Tom , his is a real fish catcher because the " Halo Fly " you tied here the
material feels soft and gushy like a living critter but the best part gets
caught in the teeth of a fish and because the entanglement cause the fish
not to spit the fly out so easy .Hook one again... Harry Darbee love using
soft body flies ,nymphs etc..I made a #8 brown wooly bugger using a hackle
Metz once produce ,like a furnace hackle ,that had a dun center and brown
hackle. , The body showed up very well then on the palmer hackle the brown
tips of a hackle looks as a halo instead of touching the body.

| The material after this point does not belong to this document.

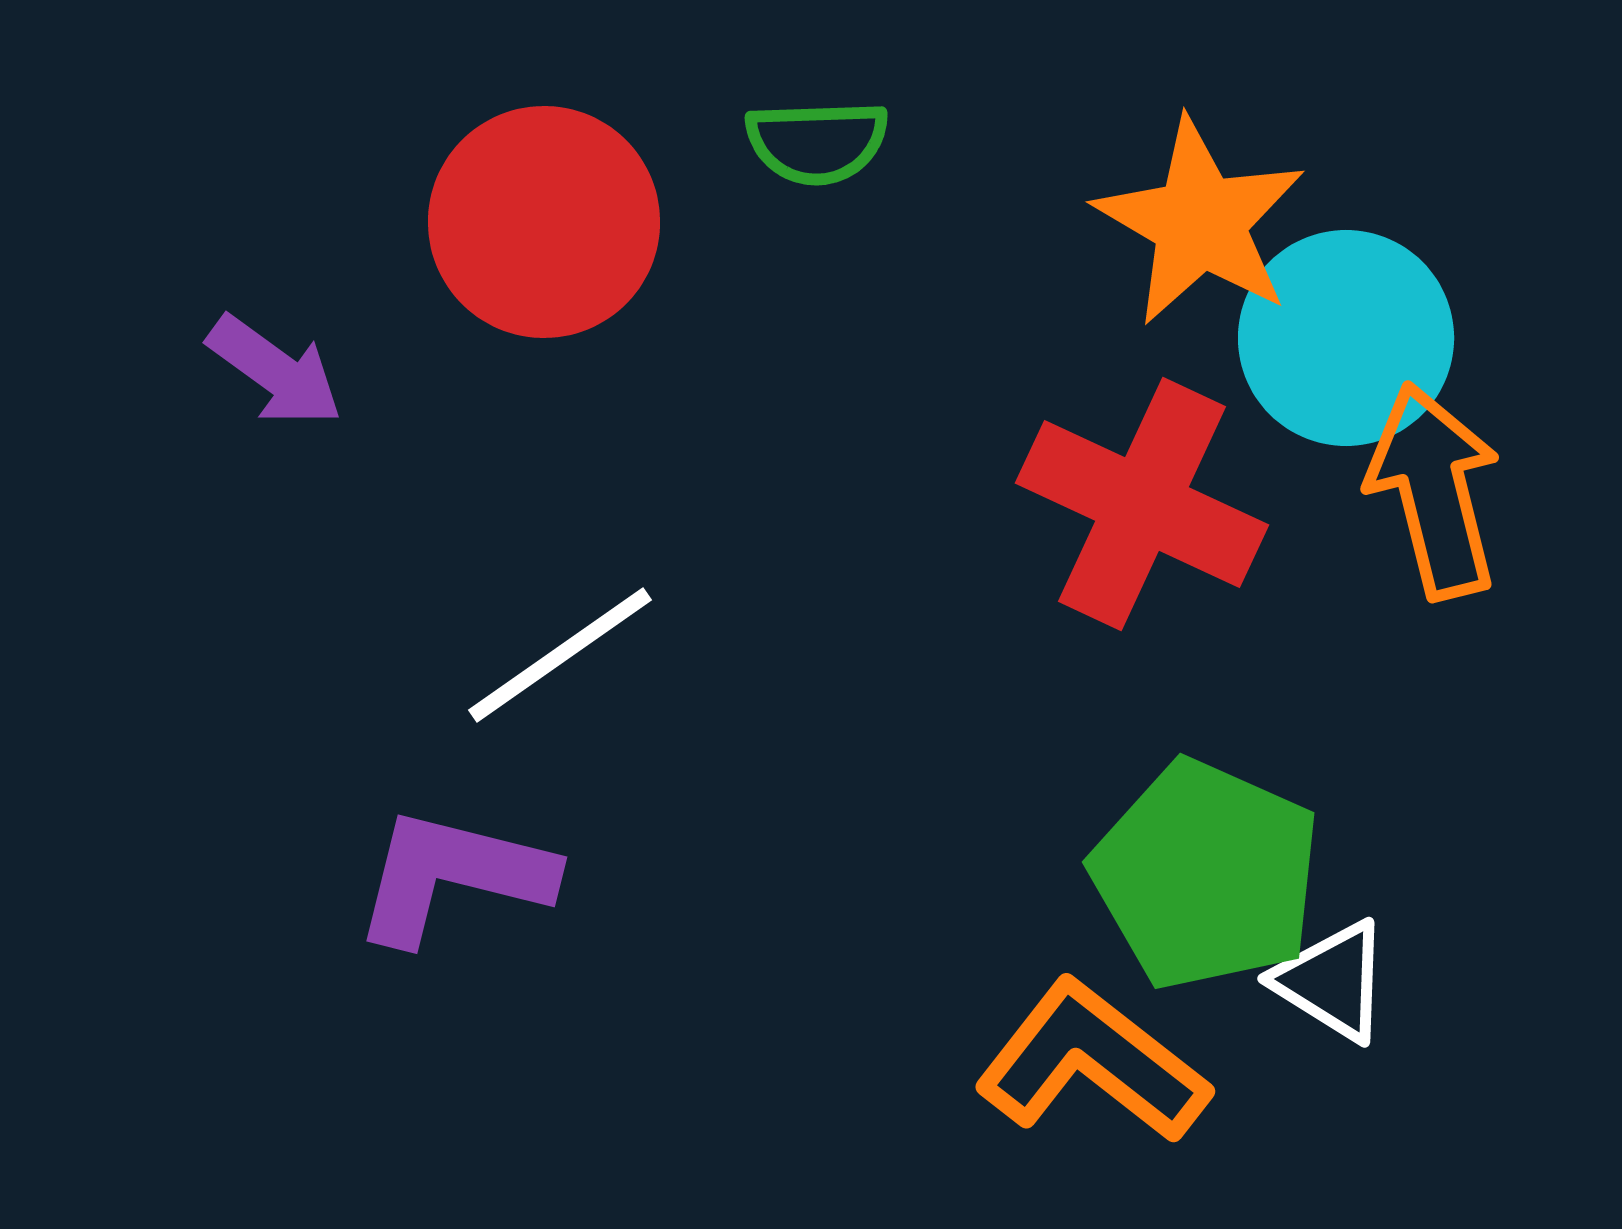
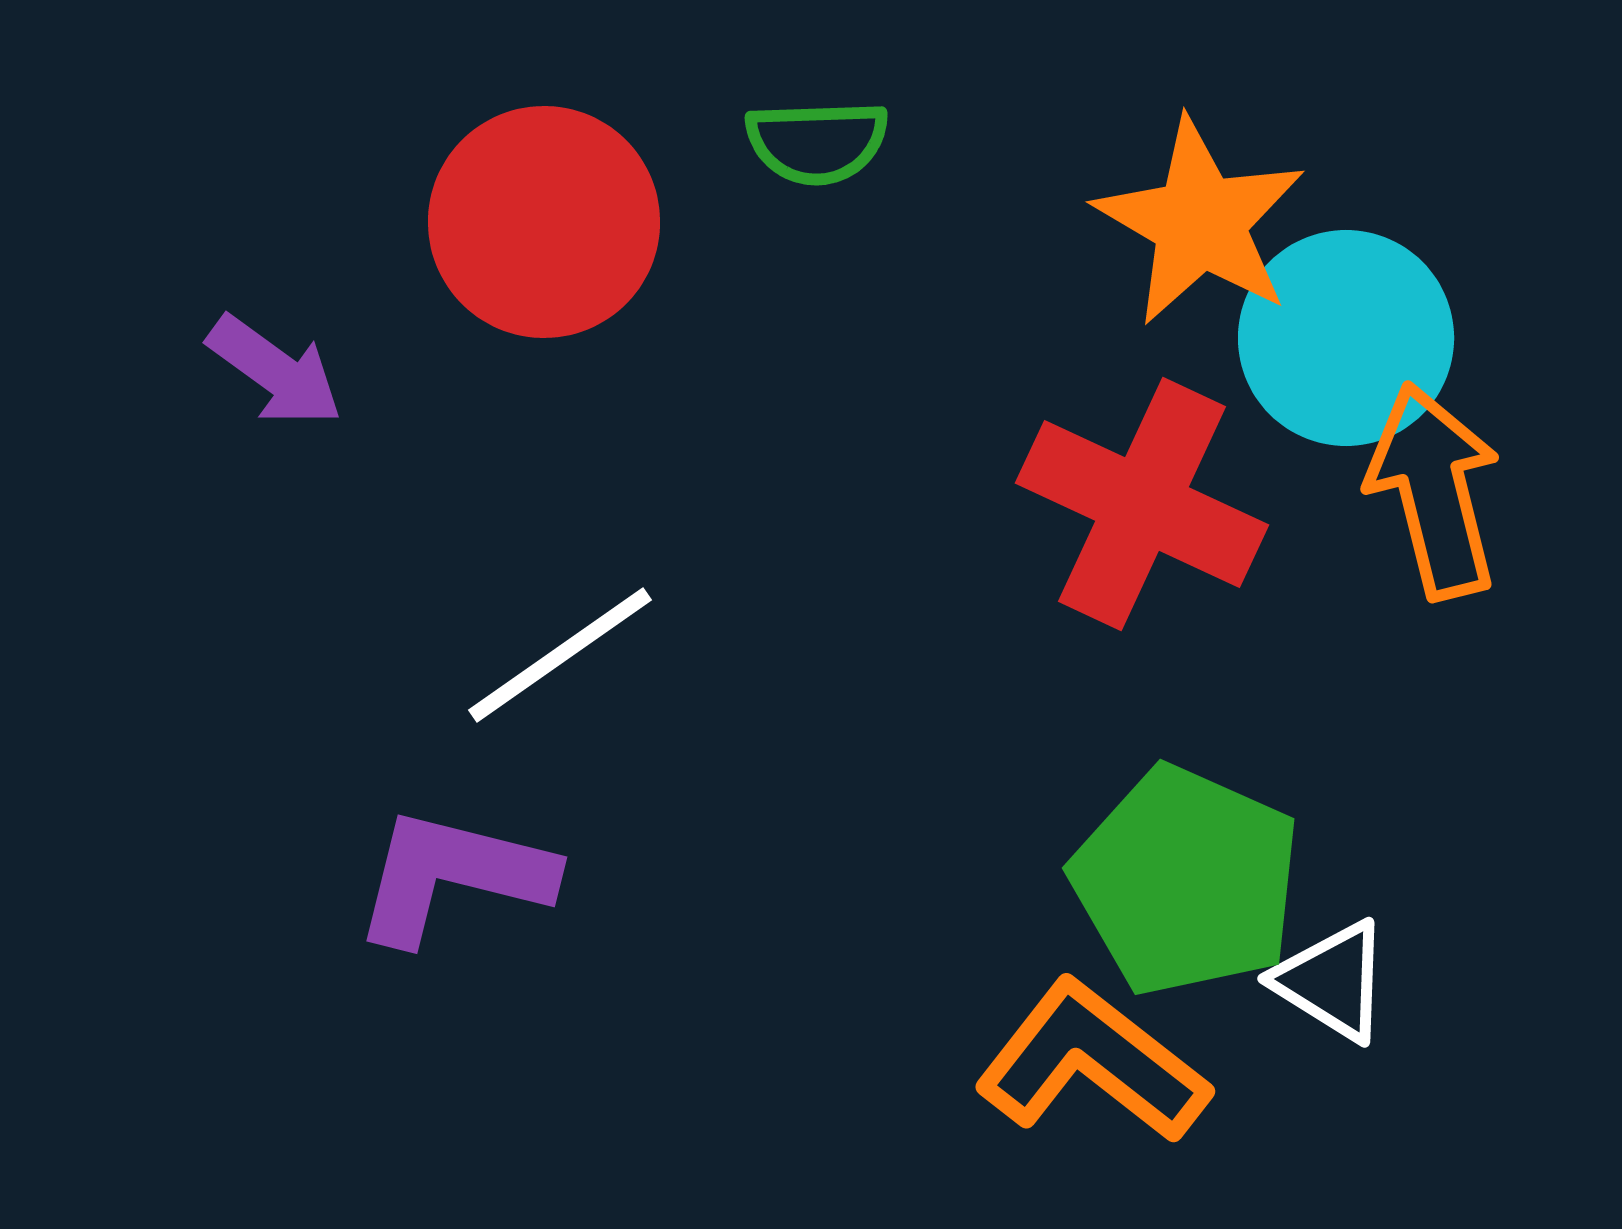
green pentagon: moved 20 px left, 6 px down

Really my all brown Wooly Bugger copies a leach and other swimming nymphs .
I tie the palmer hackle in reverse and come up to the front with a copper
wire . One of those flies the continue to catch trout over eighteen inches.
The body is dark brown dubbing
Glenn Overton
----- Original Message -----
From: "Richard Zieger" <[EMAIL PROTECTED]>
To: <[email protected]>
Sent: Monday, June 19, 2006 6:44 AM
Subject: Re: [VFB] Halo Buggers
I would also like to see a picture.
Rick
----- Original Message -----
From: "Tom Davenport" <[EMAIL PROTECTED]>
To: <[email protected]>
Sent: Sunday, June 18, 2006 11:04 AM
Subject: [VFB] Halo Buggers
I have come up with a new way of tying wooly buggers (for me) and I
call them "Halo" buggers (as in a halo of light). I've borrowed the
halo term from Gary LaFontaine's flies because it uses Gary's
favorite light reflecting material, Antron yarn.

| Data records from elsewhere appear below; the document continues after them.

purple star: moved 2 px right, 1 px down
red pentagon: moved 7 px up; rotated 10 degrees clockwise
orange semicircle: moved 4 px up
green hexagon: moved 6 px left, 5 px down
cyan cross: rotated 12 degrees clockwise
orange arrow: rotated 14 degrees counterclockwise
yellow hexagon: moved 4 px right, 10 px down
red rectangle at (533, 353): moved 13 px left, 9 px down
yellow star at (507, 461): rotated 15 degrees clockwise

Tying them is very simple:
Use the bead, weight that you normally use.
Attach a marabou tail to match the body material, as usual.
Here comes the "innovation" (I know, there is nothing new under the
fly tying sun). Take a three inch piece of sparkle yarn and unwind
it into its three plys. Take two of the plys and attach them to the
hook shank, tied down to the tail. Then take an electronic tester
tool (it has a wire loop that pops out of the end and grabs things,
in this case the end of the plys ) and grab the ends. Take a tooth
brush with the the bristles cut short and rough the plys up so they
are nice and fuzzy, but still intact. Put your favorite wooly bugger
material (ice dub, mohair, rabbit fur or chopped marabou, peacock
herl, etc) into the two plys, as if they were a dubbing loop (if
using peacock herl, tie them in parallel with the plys and grab them
with the tester tool as well). Twist until tight, wrap and tie
off. Then take the toothbrush and brush the body out toward the
tail. The result is a nice, full bodied wooly bugger with an antron
halo surrounding the body. And it is a very fast tie.
Here are my favorite combinations so far:
White Antron, white Ice Dub.
Black Antron, black icedub.
Olive Antron, Peacock herl with olive ice dub.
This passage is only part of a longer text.